Simulating turbulent mixing caused by local instability of internal gravity waves

With the aim of assessing internal wave-driven mixing in the ocean, we develop a new technique for direct numerical simulations of stratified turbulence. Since the spatial scale of oceanic internal gravity waves is typically much larger than that of turbulence, fully incorporating both in a model would require a high computational cost, and is therefore out of our scope. Alternatively, we cut out a small domain periodically distorted by an unresolved large-scale internal wave and locally simulate the energy cascade to the smallest scales. In this model, even though the Froude number of the outer wave, $Fr$, is small such that density overturn or shear instability does not occur, a striped pattern of disturbance is exponentially amplified through a parametric subharmonic instability. When the disturbance amplitude grows sufficiently large, secondary instabilities arise and produce much smaller-scale fluctuations. Passing through these two stages, wave energy is transferred into turbulence energy and will be eventually dissipated. Different from the conventional scenarios of vertical shear-induced instabilities, a large part of turbulent potential energy is supplied from the outer wave and directly used for mixing.
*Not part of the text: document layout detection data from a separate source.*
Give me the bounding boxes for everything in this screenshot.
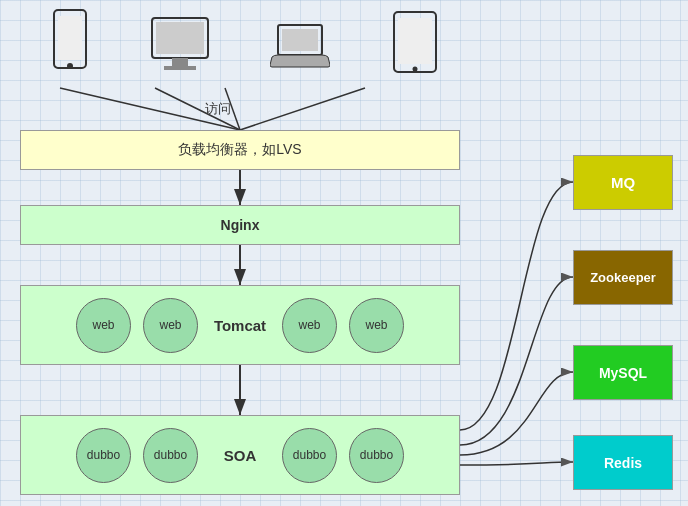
nginx-label: Nginx: [221, 217, 260, 233]
mq-box: MQ: [573, 155, 673, 210]
redis-box: Redis: [573, 435, 673, 490]
web-node-4: web: [349, 298, 404, 353]
monitor-icon: [150, 16, 210, 76]
dubbo-node-4: dubbo: [349, 428, 404, 483]
web-node-3: web: [282, 298, 337, 353]
svg-rect-14: [172, 58, 188, 66]
mysql-label: MySQL: [599, 365, 647, 381]
lvs-label: 负载均衡器，如LVS: [178, 141, 301, 159]
svg-point-11: [67, 63, 73, 69]
svg-rect-19: [398, 18, 432, 64]
tomcat-label: Tomcat: [210, 317, 270, 334]
svg-rect-13: [156, 22, 204, 54]
diagram-container: 访问 负载均衡器，如LVS Nginx web web Tomcat web w…: [0, 0, 688, 506]
svg-rect-15: [164, 66, 196, 70]
tablet-icon: [390, 10, 440, 76]
devices-row: [20, 8, 470, 76]
zookeeper-label: Zookeeper: [590, 270, 656, 285]
visit-label: 访问: [205, 100, 231, 118]
soa-label: SOA: [210, 447, 270, 464]
dubbo-node-2: dubbo: [143, 428, 198, 483]
web-node-1: web: [76, 298, 131, 353]
zookeeper-box: Zookeeper: [573, 250, 673, 305]
redis-label: Redis: [604, 455, 642, 471]
lvs-box: 负载均衡器，如LVS: [20, 130, 460, 170]
phone-icon: [50, 8, 90, 76]
tomcat-box: web web Tomcat web web: [20, 285, 460, 365]
dubbo-node-3: dubbo: [282, 428, 337, 483]
svg-rect-10: [58, 16, 82, 60]
nginx-box: Nginx: [20, 205, 460, 245]
svg-rect-17: [282, 29, 318, 51]
dubbo-node-1: dubbo: [76, 428, 131, 483]
web-node-2: web: [143, 298, 198, 353]
soa-box: dubbo dubbo SOA dubbo dubbo: [20, 415, 460, 495]
svg-line-5: [240, 88, 365, 130]
mq-label: MQ: [611, 174, 635, 191]
mysql-box: MySQL: [573, 345, 673, 400]
laptop-icon: [270, 21, 330, 76]
svg-point-20: [413, 67, 418, 72]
The mixing coefficient $\Gamma=\epsilon_P/\epsilon$, where $\epsilon$ is the dissipation rate of kinetic energy and $\epsilon_P$ is that of available potential energy, is always greater than 0.5 and tends to increase with $Fr$. Although our results are mostly consistent with the recently proposed scaling relationship between $\Gamma$ and the turbulent Froude number, $Fr_t$, the values of $\Gamma$ obtained here are larger by a factor of about two than previously reported.